═══ Records for this task ═══

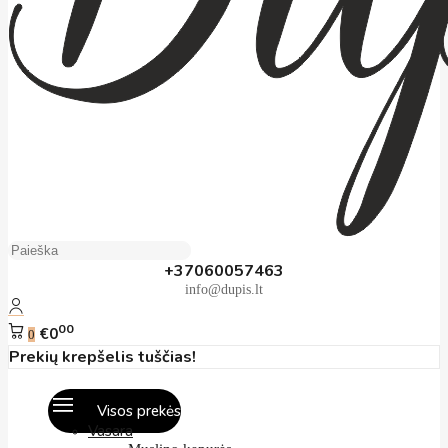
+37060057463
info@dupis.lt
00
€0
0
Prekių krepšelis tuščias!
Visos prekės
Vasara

═══
═══ Records for this task ═══

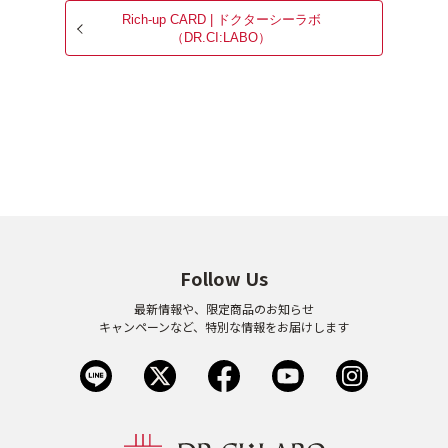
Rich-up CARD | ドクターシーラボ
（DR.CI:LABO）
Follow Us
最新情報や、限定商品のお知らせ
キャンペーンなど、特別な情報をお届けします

═══

• **Goal of the exercise**:
Starting at the line that has "Rich-up CARD | ドクターシーラボ" and ending at the line that has "キャンペーンなど、特別な情報をお届けします", please write out the lines above exactly, leaving out all others.

• **Exercise solution**:
Rich-up CARD | ドクターシーラボ
（DR.CI:LABO）
Follow Us
最新情報や、限定商品のお知らせ
キャンペーンなど、特別な情報をお届けします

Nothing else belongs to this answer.